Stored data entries
::::::::::

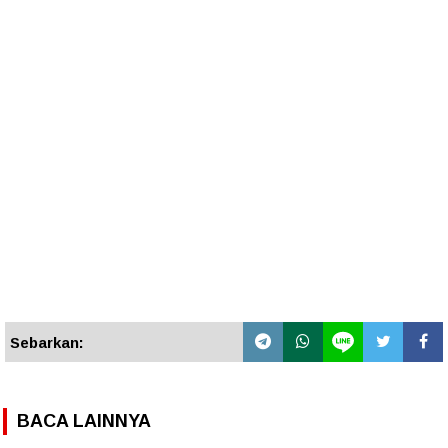
Sebarkan:
BACA LAINNYA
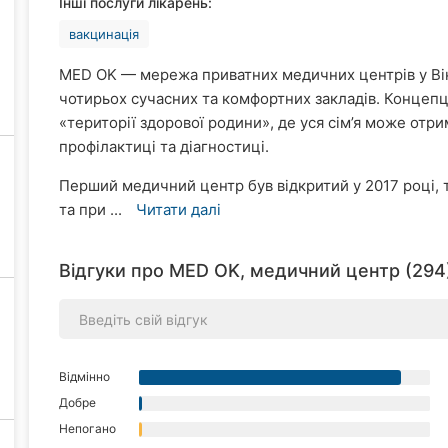
Інші послуги лікарень:
вакцинація
MED OK — мережа приватних медичних центрів у Вінн
чотирьох сучасних та комфортних закладів. Концепц
«території здорової родини», де уся сім’я може отри
профілактиці та діагностиці.
Перший медичний центр був відкритий у 2017 році, т
та при ...
Читати далі
Відгуки про MED OK, медичний центр (294
Відмінно
Добре
Непогано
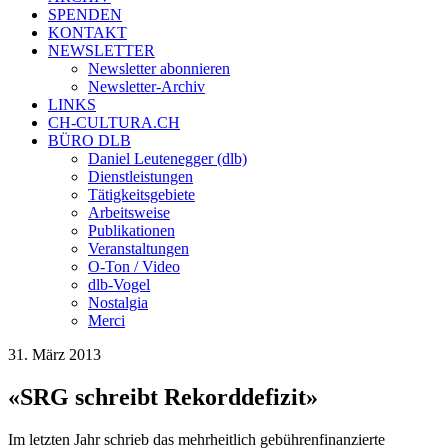
SPENDEN
KONTAKT
NEWSLETTER
Newsletter abonnieren
Newsletter-Archiv
LINKS
CH-CULTURA.CH
BÜRO DLB
Daniel Leutenegger (dlb)
Dienstleistungen
Tätigkeitsgebiete
Arbeitsweise
Publikationen
Veranstaltungen
O-Ton / Video
dlb-Vogel
Nostalgia
Merci
31. März 2013
«SRG schreibt Rekorddefizit»
Im letzten Jahr schrieb das mehrheitlich gebührenfinanzierte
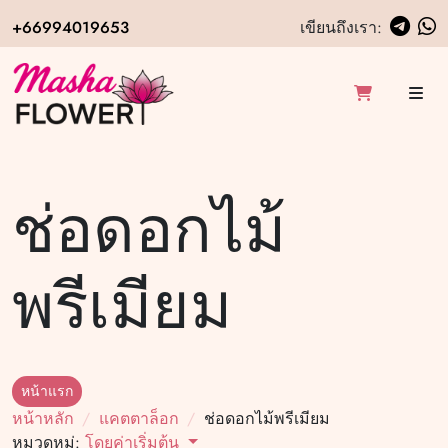
+66994019653
เขียนถึงเรา:
ช่อดอกไม้
พรีเมียม
หน้าแรก
หน้าหลัก
แคตตาล็อก
ช่อดอกไม้พรีเมียม
หมวดหมู่:
โดยค่าเริ่มต้น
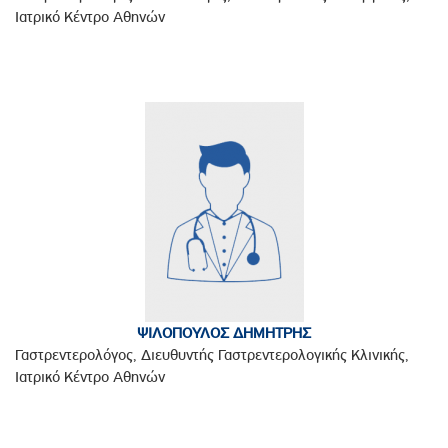
Ιατρικό Κέντρο Αθηνών
ΨΙΛΟΠΟΥΛΟΣ ΔΗΜΗΤΡΗΣ
Γαστρεντερολόγος, Διευθυντής Γαστρεντερολογικής Κλινικής,
Ιατρικό Κέντρο Αθηνών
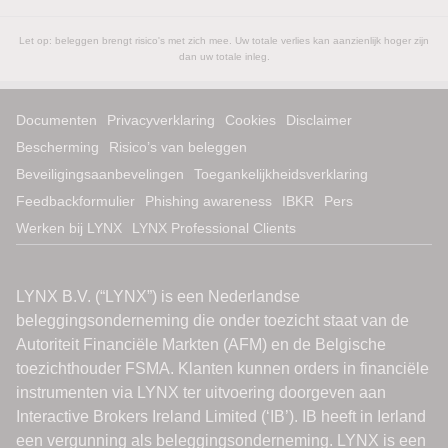
Let op: beleggen brengt risico's met zich mee. Uw totale verlies kan aanzienlijk hoger zijn
dan uw totale inleg.
Documenten
Privacyverklaring
Cookies
Disclaimer
Bescherming
Risico’s van beleggen
Beveiligingsaanbevelingen
Toegankelijkheidsverklaring
Feedbackformulier
Phishing awareness
IBKR
Pers
Werken bij LYNX
LYNX Professional Clients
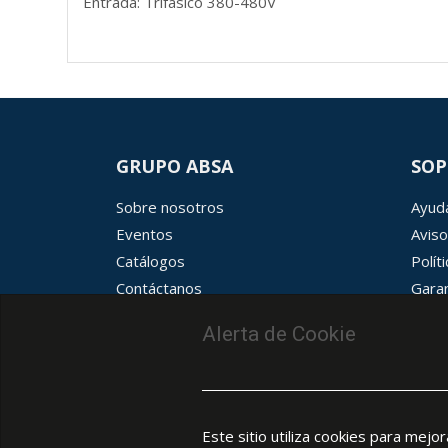
Entrada: Trifásico 380-480V
GRUPO ABSA
SOP
Sobre nosotros
Ayuda
Eventos
Aviso
Catálogos
Polít
Contáctanos
Garan
Términos y condiciones
Aviso
Alerta de Cookie
Este sitio utiliza cookies para mejo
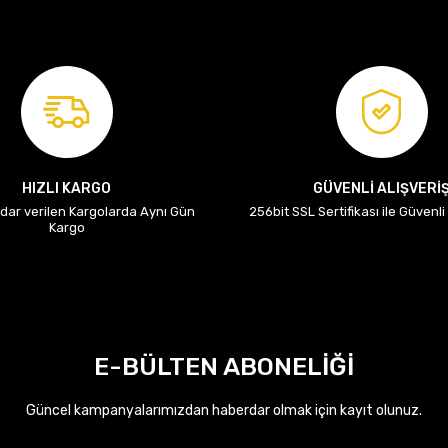
HIZLI KARGO
GÜVENLİ ALIŞVERİ
adar verilen Kargolarda Aynı Gün
256bit SSL Sertifikası ile Güvenl
Kargo
E-BÜLTEN ABONELİĞİ
Güncel kampanyalarımızdan haberdar olmak için kayıt olunuz.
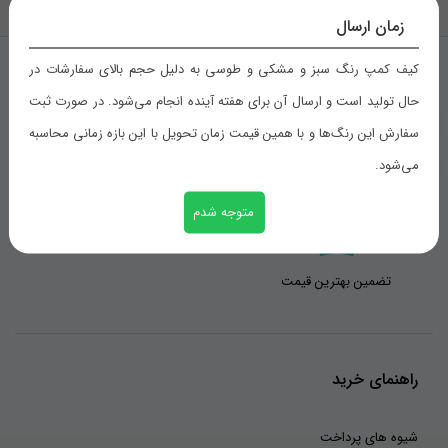
بازگشت به بالا
زمان ارسال
کیف کمپ رنگ سبز و مشکی و طوسی به دلیل حجم بالای سفارشات در
حال تولید است و ارسال آن برای هفته آینده انجام می‌شود. در صورت ثبت
سفارش این رنگ‌ها و با همین قیمت زمان تحویل با این بازه زمانی محاسبه
تحویل اکسپرس
ضمانت برگشت
می‌شود.
متوجه شدم
تضمین بهترین قیمت
راهنمای خرید
شیوه های پرداخت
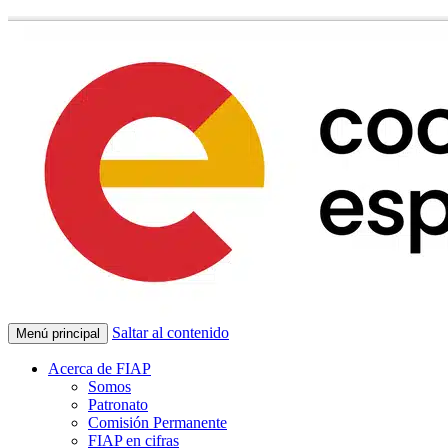
Saltar al contenido
Menú principal
Acerca de FIAP
Somos
Patronato
Comisión Permanente
FIAP en cifras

::::::::::

Wherever a line holds the word "قیمت", copy that line out of the entries above.

سفارش این رنگ‌ها و با همین قیمت زمان تحویل با این بازه زمانی محاسبه
تضمین بهترین قیمت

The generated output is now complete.